Like I said, I bet an ellipse will win you the points.

So when trying to calculate this integral, we get similar problems to those of the rectangle.

All ellipsis functions derived from simple manipulation of the ellipsis formula:

that are divided symmetrically by the x-axis and are defined in such a way that they start off in the point [0,0] and end in [0,1] have no distinct derivative values at their endpoints, simply because the curve's slope approches (+/-)infinity exactly there. Thus the arc length cannot be computed using the formula above.

I fully agree that the ellipsis is the best bet for a function with the shortest arc length, it is a squeezed circle and therefore should have the shortest possible arc length. But as the derivatives are not defined at the endpoints

Of cource, we could sink the ellipses with an infinitesimal parallell to the y-axis. But an infinitesimal is very diffucult to compute numerically. So, in my book the problem, as presented here, is a paradox.

Of cource I could be wrong in this. There are ways of finding the circumference of an ellipse. But if You look this up, interestingly, You find that this circumference is described as an infinite series. True, you can make almost perfect approximations of the circumference, but still, they will not give you an exact number, as the number is irrational.
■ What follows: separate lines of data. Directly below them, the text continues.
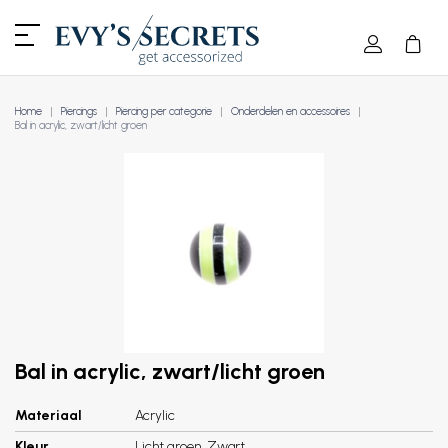
Home
Piercings
Piercing per categorie
Onderdelen en accessoires
Bal in acrylic, zwart/licht groen
Bal in acrylic, zwart/licht groen
Materiaal
Acrylic
Kleur
Licht groen, Zwart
Have a look at the wikipedia article on this, if You like:

http://en.wikipedia.org/wiki/Ellipse

And

Last edited:

- #13

- 5

- 0

can u give me a complete answer for this quiz, larstuff ??? I'm mad of it . Thanks 4 help :D

- #14

- 16

- 0

The function for the ellipse is:can u give me a complete answer for this quiz, larstuff ??? I'm mad of it . Thanks 4 help :D

f(x)= 4/pi * sqrt ( 1 + ((x - 0,5)/0,5)^2 )

The TEX on these pages is difficult to get ...

But again, though this is the correct function for the semi-ellipse between x=0 and x=1,

with area exactly 1, you will get a hard time computing the arc length, by the formula above.

One could argue that the arc length is half of the perimeter of the ellipse that this function is built on.

The numerical value of this length is about 2,9194626481. I think this is indicated by fig.2 above, although

the rounding below the graph must be wrong, as an arc length of 2.91 never can hold an area of 1 between 0 and 1, if

AUMathTutor's advice holds true, and I think it does.

This ellipse spans from x=0 to x=1 and from y= -4/pi to y= 4/pi , and therefore

it must have an area of exactly 1, as this area always is pi x a x b, where a=0,5 and b=4/pi .

This gives the whole ellipse an area of 2, and half an ellipse the area of 1.

The formula for the ellipse is:

((x-0,5)/0,5)^2 + (y/(4/pi))^2 = 1 | Tex problems, sorry again

Solving this for y, you will find the above function.

Hope this helps. I will have to get some sleep now.

Last edited:

- #15

- 5

- 0

Can u explaint more carefully , how to find this func ??? thanks u

- #16

- 5

- 0

Oh . Thanks u a lot .

- #17

- 492

- 0

The semi-ellipse is a function on [0,1] constitutes a function since for any x in [0,1] there corresponds exactly one real number related to x. It passes the vertical line test.

The arc length will have to be approximate. I think you'll find the ellipse is the second graph in the figure.

Other ideas? Any function of the form

x^a - x^b, with a and b greater than zero

Will satisfy the condition that f(0) = f(1) = 0.